Impatti sui popoli indigeni e sui gruppi vulnerabili

Più della metà delle riserve globali di materie prime per la transizione ecologica si trova in terre ancestrali o nei pressi di queste ultime. Installare attività minerarie in questi territori vuol dire minacciare cultura, mezzi di sussistenza e diritti essenziali di chi li abita. Come quello al Consenso Libero, Previo e Informato (FPIC) all’apertura di cantieri e alla realizzazione di progetti, sistematicamente ignorato. Solo nel 2024 sono state registrate formalmente 10 violazioni: in Cile le comunità dell’Atacama hanno denunciato consultazioni inadeguate e un impatto critico dell’estrazione di litio sulle loro risorse idriche. In generale, le comunità locali sono spesso soggette e espropri forzati e compensazioni insufficienti. Tra i gruppi vulnerabili maggiormente colpiti spesso ci sono anche bambine e bambini, come accade per quelli sfruttati nelle miniere di cobalto nella Repubblica Democratica del Congo (RDC). Sono circa 40.000 i minori coinvolti: sono costretti a lavorare in condizioni di grave pericolo, pagati miseramente, esposti a malattie, abusi e alla negazione del diritto all’istruzione. Ma l’estrazione di minerali critici danneggia anche le donne, acuendo le disuguaglianze di genere e portando danni alla salute, perdita dei mezzi di sussistenza e maggiore vulnerabilità alla violenza.

Impatti su chi lavora

Nei 14 anni tra il 2010 e il 2024 sono stati documentati 225 casi di impatti su lavoratori. 118 le violazioni del diritto alla salute e alla sicurezza; 65 i decessi. Come sempre per il lavoro in miniera, infatti, gli incidenti mortali, spesso per crolli o assenza di dispositivi di protezione, sono molto frequenti. Gran parte del cobalto mondiale viene estratto nella Repubblica Democratica del Congo, dove circa 160.000 persone, inclusi i minori, lavorano in condizioni di grave pericolo, all’interno di miniere artigianali, in cambio di salari miserie e senza alcuna sicurezza, nemmeno sanitaria visto che sono esposte a malattie respiratorie.
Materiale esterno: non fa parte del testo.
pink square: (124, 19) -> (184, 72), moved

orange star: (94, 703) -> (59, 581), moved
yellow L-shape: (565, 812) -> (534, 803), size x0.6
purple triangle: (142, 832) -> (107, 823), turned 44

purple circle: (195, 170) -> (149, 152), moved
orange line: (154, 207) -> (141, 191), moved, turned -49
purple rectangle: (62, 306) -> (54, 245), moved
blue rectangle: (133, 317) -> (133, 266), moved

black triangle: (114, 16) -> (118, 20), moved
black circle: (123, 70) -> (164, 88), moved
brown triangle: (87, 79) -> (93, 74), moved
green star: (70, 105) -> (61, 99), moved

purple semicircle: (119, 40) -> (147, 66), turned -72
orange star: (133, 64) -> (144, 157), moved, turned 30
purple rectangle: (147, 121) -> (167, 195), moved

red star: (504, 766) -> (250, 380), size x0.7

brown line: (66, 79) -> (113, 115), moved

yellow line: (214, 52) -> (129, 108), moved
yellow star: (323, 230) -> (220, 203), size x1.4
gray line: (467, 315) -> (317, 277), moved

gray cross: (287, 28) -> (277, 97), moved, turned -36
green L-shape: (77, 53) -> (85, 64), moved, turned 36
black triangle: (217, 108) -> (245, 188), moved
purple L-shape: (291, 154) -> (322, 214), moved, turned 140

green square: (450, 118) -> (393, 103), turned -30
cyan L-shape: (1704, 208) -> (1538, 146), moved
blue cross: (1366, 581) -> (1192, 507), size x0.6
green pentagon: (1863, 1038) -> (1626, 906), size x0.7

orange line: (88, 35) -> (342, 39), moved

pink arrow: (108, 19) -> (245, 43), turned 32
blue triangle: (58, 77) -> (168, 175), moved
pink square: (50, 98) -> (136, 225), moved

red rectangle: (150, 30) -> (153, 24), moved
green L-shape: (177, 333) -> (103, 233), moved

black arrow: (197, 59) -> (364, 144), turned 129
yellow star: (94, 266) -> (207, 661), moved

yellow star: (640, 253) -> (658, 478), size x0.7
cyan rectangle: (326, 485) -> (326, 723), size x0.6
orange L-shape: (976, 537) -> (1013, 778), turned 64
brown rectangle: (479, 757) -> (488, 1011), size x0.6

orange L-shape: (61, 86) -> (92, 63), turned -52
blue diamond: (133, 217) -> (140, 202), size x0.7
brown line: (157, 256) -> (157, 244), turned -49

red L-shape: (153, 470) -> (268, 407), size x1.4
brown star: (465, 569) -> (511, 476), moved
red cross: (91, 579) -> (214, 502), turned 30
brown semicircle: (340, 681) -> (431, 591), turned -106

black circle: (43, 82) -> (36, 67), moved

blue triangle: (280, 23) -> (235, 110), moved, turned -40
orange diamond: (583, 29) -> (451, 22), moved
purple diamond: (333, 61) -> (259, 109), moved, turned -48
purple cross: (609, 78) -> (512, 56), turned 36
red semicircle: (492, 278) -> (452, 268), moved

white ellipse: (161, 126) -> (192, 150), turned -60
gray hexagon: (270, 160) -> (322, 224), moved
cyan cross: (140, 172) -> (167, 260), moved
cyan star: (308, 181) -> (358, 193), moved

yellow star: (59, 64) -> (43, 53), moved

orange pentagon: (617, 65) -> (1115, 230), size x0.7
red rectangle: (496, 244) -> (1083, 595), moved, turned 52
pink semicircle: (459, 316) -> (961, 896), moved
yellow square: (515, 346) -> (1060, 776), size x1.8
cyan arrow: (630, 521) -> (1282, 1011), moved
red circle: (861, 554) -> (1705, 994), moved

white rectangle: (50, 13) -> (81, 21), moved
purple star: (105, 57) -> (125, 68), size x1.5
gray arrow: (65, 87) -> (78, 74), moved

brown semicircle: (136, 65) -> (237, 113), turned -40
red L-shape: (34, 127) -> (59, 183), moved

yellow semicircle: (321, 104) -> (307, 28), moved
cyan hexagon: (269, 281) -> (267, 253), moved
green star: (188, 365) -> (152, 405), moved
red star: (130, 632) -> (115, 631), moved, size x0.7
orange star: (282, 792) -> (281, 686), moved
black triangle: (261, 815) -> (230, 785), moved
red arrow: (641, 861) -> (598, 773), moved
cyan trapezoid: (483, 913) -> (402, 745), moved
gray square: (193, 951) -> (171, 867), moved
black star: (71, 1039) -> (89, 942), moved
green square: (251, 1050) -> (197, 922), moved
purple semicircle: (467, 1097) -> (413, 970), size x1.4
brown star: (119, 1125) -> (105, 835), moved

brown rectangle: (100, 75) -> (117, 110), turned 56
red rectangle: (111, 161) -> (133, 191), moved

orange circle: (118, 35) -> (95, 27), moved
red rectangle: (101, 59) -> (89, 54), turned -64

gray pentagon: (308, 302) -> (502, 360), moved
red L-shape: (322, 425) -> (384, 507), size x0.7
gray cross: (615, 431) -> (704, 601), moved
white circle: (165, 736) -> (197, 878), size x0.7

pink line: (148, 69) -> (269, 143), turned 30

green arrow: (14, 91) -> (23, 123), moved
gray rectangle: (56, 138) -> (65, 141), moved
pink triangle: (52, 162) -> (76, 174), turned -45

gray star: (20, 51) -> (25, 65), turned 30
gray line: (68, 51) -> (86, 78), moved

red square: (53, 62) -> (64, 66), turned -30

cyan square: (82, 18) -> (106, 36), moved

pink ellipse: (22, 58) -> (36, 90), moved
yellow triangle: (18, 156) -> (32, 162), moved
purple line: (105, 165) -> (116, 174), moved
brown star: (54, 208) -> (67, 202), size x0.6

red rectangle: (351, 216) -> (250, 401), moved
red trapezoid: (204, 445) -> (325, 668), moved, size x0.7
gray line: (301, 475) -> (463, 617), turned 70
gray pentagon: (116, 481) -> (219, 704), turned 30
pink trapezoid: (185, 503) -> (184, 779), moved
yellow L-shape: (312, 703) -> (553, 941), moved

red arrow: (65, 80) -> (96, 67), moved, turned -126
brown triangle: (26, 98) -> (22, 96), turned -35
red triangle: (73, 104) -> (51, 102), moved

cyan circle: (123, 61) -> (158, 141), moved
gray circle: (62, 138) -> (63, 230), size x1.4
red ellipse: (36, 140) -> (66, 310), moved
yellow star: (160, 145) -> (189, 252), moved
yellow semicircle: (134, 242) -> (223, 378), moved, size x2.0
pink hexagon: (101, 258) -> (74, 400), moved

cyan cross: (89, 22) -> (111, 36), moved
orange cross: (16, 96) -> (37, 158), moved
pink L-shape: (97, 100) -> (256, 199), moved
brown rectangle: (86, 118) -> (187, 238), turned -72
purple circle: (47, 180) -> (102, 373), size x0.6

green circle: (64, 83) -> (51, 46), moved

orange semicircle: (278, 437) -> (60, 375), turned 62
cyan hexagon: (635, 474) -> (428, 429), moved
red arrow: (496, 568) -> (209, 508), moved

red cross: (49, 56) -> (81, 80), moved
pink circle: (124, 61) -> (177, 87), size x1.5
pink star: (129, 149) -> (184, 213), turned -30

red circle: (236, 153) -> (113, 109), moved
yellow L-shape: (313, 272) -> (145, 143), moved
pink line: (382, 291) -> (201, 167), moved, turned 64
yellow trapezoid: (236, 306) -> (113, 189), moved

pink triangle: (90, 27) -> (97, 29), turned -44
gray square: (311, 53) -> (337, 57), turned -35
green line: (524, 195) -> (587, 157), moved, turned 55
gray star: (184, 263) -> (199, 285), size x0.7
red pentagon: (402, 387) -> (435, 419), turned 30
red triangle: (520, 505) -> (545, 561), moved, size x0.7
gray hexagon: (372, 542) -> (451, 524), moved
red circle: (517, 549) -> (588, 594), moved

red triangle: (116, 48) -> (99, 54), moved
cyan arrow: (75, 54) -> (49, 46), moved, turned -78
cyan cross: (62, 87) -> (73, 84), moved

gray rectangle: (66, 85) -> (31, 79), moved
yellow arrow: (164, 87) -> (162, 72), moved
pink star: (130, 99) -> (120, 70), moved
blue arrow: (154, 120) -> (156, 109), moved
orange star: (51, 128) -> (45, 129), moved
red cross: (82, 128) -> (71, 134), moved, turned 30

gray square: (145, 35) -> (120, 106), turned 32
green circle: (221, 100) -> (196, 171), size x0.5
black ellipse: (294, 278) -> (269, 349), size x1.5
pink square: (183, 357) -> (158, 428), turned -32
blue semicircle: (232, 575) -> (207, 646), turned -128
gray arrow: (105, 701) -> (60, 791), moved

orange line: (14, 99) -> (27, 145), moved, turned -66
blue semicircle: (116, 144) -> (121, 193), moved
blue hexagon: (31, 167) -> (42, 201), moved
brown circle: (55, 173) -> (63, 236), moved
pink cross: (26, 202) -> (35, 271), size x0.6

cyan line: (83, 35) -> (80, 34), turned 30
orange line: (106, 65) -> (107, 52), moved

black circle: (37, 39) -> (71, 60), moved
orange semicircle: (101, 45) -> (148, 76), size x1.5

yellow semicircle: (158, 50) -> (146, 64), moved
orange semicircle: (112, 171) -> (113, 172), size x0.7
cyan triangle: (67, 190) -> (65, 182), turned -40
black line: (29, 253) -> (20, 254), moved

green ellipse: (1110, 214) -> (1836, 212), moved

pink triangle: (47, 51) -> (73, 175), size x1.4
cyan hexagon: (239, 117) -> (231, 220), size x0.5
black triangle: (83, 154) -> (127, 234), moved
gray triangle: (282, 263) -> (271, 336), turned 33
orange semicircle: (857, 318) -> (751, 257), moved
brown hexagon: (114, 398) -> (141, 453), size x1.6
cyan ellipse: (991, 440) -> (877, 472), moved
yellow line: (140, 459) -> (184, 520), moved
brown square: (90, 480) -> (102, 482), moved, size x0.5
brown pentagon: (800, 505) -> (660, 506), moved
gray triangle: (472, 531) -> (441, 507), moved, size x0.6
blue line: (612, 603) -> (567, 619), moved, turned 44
Quello minerario è un settore in cui i diritti sindacali sono sistematicamente violati: 40 le segnalazioni di limitazione alla libertà di associazione e contrattazione collettiva mappate tra il 2010 e il 2024. I vertici aziendali sono favoriti da normative repressive e mettono in campo licenziamenti e intimidazioni quasi senza alcun argine legale. Accade ad esempio a Panama e in Indonesia. La tutela legale è resa ancora più complessa dalla crescente dipendenza del settore dal lavoro interinale e dai subappalti.